__Supplied information__.
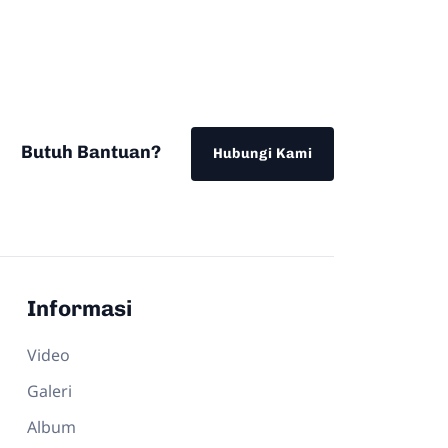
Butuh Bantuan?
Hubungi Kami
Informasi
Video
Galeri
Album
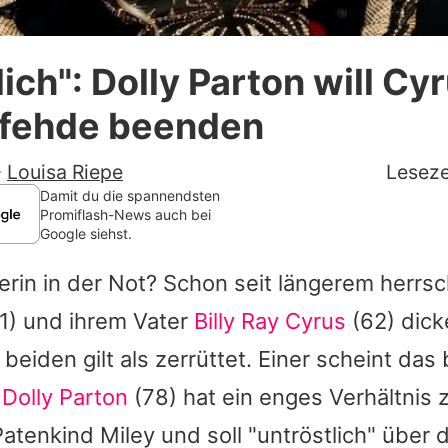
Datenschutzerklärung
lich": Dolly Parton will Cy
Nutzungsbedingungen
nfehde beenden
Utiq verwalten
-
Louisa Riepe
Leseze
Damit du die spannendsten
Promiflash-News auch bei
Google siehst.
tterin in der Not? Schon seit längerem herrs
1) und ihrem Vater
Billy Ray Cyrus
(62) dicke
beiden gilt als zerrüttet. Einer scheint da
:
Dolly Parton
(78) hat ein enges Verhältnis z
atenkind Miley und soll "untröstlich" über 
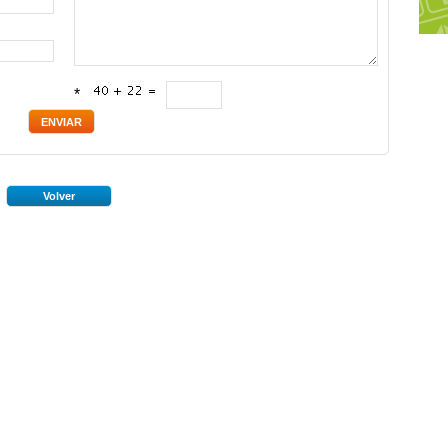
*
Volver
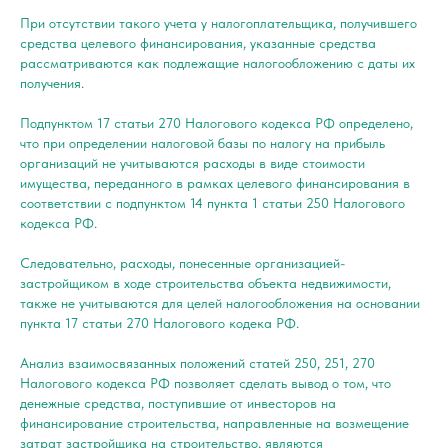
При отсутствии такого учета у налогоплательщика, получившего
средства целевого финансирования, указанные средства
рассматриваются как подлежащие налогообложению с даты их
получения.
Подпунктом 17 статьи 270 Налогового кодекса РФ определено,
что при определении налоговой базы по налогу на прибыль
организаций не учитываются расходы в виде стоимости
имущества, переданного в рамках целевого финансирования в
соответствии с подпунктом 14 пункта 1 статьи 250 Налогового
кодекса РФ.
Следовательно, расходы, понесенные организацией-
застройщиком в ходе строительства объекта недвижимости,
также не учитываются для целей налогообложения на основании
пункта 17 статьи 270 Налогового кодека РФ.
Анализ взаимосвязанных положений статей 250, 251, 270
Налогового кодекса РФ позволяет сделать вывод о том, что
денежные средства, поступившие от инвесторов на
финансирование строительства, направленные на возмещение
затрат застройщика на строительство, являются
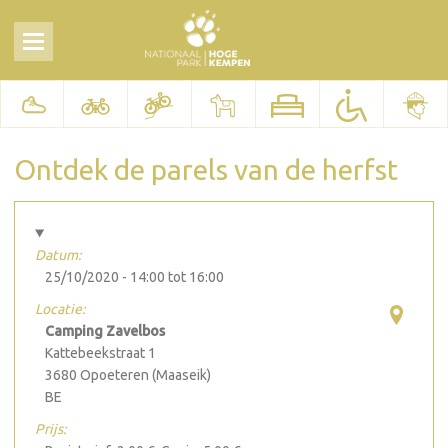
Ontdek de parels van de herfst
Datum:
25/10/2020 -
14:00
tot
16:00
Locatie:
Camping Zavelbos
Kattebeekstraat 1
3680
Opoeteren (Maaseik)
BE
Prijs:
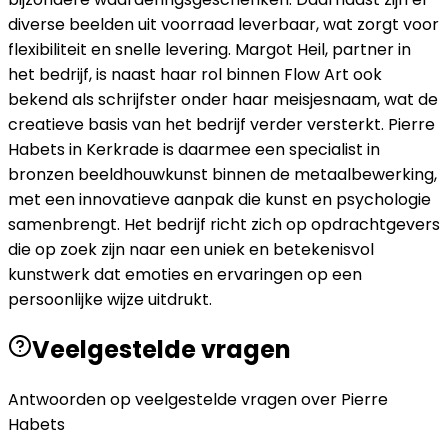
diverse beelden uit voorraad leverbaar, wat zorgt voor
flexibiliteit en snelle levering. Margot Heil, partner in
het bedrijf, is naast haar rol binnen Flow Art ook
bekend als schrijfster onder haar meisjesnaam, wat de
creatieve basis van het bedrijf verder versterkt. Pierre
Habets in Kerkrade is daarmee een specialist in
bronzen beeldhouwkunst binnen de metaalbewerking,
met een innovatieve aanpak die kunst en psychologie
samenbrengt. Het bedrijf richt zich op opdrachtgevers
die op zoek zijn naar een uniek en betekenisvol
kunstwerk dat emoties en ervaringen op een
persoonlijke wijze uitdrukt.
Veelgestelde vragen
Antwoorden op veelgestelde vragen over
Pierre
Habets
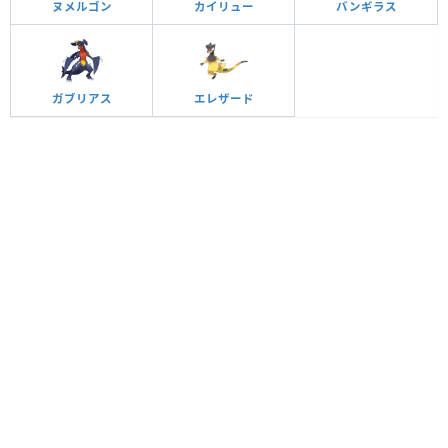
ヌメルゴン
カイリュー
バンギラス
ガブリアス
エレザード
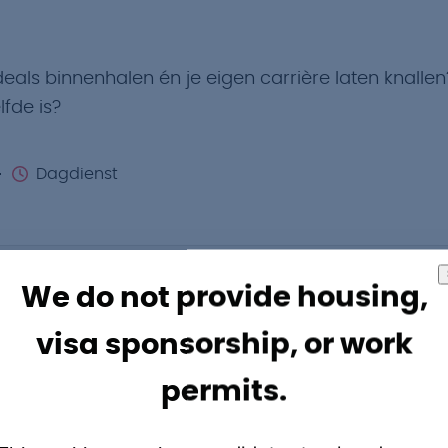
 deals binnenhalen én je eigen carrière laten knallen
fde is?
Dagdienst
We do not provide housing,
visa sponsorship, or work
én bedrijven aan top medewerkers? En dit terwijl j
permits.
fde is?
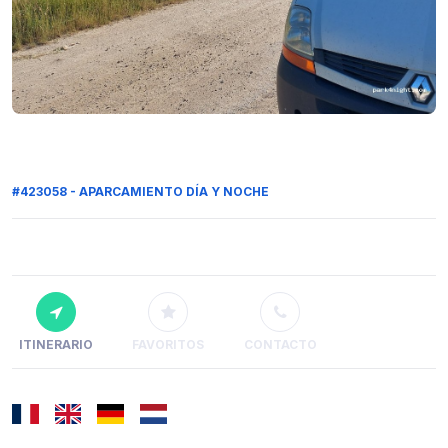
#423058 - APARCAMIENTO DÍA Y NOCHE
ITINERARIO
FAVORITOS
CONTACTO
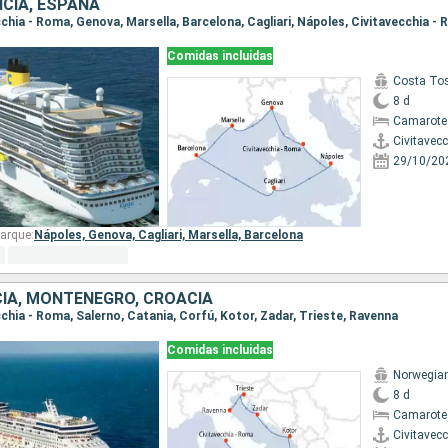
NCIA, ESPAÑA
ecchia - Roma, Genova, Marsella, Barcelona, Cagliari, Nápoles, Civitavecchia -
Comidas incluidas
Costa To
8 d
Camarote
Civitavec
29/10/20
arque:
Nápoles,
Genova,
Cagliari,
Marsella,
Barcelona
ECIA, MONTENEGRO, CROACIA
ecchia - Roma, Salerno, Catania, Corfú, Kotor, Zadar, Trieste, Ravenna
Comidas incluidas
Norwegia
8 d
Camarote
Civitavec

* * *

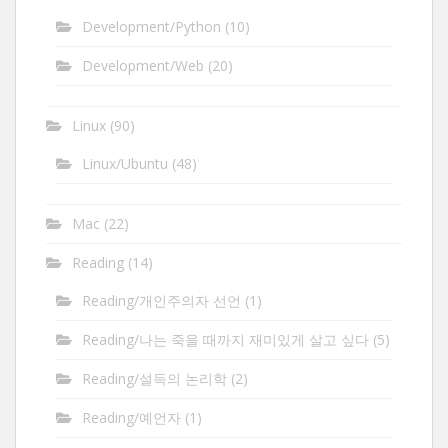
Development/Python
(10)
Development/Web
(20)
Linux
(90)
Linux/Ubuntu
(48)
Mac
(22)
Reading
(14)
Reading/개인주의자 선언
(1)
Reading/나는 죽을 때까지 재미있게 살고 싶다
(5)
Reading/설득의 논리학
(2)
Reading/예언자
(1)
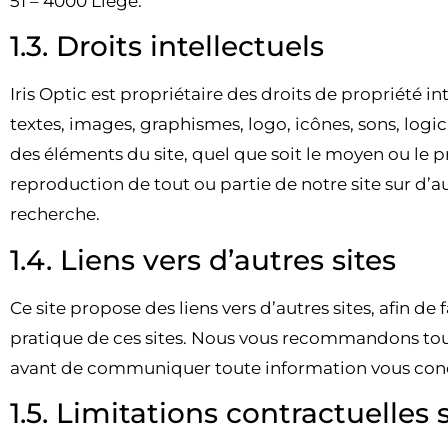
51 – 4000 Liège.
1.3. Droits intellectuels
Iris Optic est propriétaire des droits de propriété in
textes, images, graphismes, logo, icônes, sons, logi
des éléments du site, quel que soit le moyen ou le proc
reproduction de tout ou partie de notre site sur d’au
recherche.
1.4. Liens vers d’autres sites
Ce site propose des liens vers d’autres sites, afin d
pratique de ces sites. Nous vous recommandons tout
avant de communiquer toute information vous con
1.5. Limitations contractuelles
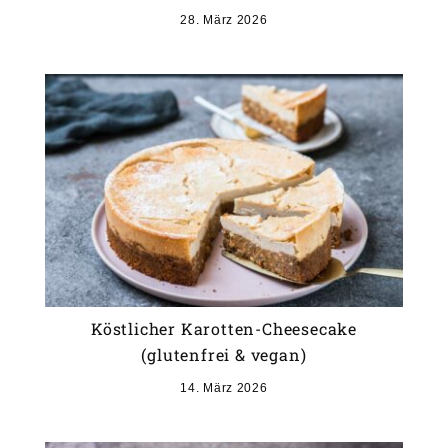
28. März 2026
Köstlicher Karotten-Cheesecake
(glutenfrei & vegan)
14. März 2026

__Task requirements__.
Return the lines above from the one with "Ce site propose" through the one with "14. März 2026", verbatim and nothing else. Omit every picture.

__Task response__.
Ce site propose des liens vers d’autres sites, afin d
pratique de ces sites. Nous vous recommandons tout
avant de communiquer toute information vous con
1.5. Limitations contractuelles
28. März 2026
Köstlicher Karotten-Cheesecake
(glutenfrei & vegan)
14. März 2026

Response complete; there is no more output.